Why monorel?
The Go ecosystem doesn't have a release tool that handles the canonical Go monorepo layout cleanly. The layout in question:
- Main module at the repo root with bare
vX.Y.Ztags.go install <module>@v1.2.3requires this. - Sub-modules in subdirectories with
<path>/vX.Y.Ztags.go get <module>/transports/foo@v1.2.3requires this.
The off-the-shelf options each have a sharp edge for this layout.
release-please
Works, with friction. The friction lives in three sharp edges:
- Squash-merge strips Conventional Commits footers. GitHub's squash uses the PR title as the subject and the PR body as the message body. Per-commit
Release-As:orBREAKING CHANGE:footers don't survive. Workarounds (put it in the PR body) are easy to forget. - Full-history scans on new packages leak footers. A
Release-As:footer in any commit in repo history can apply to a newly-registered package because release-please has no "first release" boundary to stop the scan. We hit this onloglayer-go: an oldRelease-As: 1.1.0on an unrelated change set the initial version of a new sub-module tov1.1.0. exclude-pathsdoesn't catch path-attribution leaks for everything. A docs-only PR can still bump the main module if the path-attribution rules don't cover the directory. The list grows over time and is easy to forget.
These are all recoverable, but recovery means manual release-as cleanup, manual tag deletes, manual manifest fixes.

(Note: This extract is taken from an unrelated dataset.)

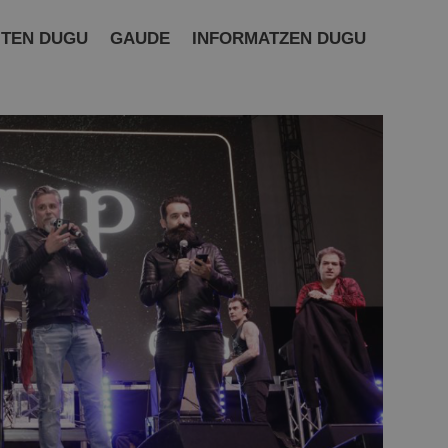
ITEN DUGU
GAUDE
INFORMATZEN DUGU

The tool's mental model is "infer intent from commit history"; the failures are all variations of "the inference got confused."
Knope
Doesn't fit the bare-tag root convention. Knope per-package tag prefixes are mandatory; you can't get bare vX.Y.Z for the root module. That's a Go-specific requirement Knope wasn't built for.
changesets
Works conceptually but is JS-native. Adapting it to Go requires a synthetic package.json per Go module, a manual bridge between npm version and git tag, and a JS toolchain in the release path.
What monorel does
monorel takes the changesets idea (per-PR intent files, named affected packages, bump levels) and ships it as a Go-native CLI:
- Changeset files are the source of truth. Each release-affecting PR includes
.changeset/<name>.mdwith YAML frontmatter mapping package names to bump levels and a markdown body that becomes the changelog entry. No commit-message parsing, no path attribution, noRelease-As:footers. The class of "release tool got confused" failures becomes structurally impossible. - Tag format is per-package.
tag_prefix = ""for the main module yields barevX.Y.Z;tag_prefix = "transports/foo"for a sub-module yieldstransports/foo/vX.Y.Z. Both work in the same repo. - Always-open release PR. The bot orchestrator force-pushes a speculative-version branch and upserts a PR. Merging the PR runs
monorel releaseon the merge commit, pushes tags, and publishes per-tag releases. - Pre-release support.
monorel pre enter rcswitches the repo to release-candidate mode; subsequent releases append-rc.Nto the next stable version and increment a per-package counter.pre exitreturns to stable. - Provider-neutral. GitHub today; GitLab / Gitea / Bitbucket / Forgejo by adding a subpackage. The orchestrator never sees provider-specific types.
When monorel is overkill
If your repo is a single Go module with a single CHANGELOG and no plans to grow into a monorepo, git tag and a hand-written CHANGELOG are fine. monorel's value shows up when you have:
- two or more packages that version independently,
- a public API where downstream users
go getspecific sub-modules at specific tags, - a release cadence frequent enough that hand-crafting changelogs is friction.
Below that threshold, the tool's overhead (a monorel.toml, .changeset/*.md per PR, a release workflow) costs more than it saves.
Where monorel sits
monorel is a CLI plus a thin GitHub Action wrapper. There is no GitHub App, no hosted service, no per-repo install beyond a workflow file. The same binary runs in CI and on your laptop.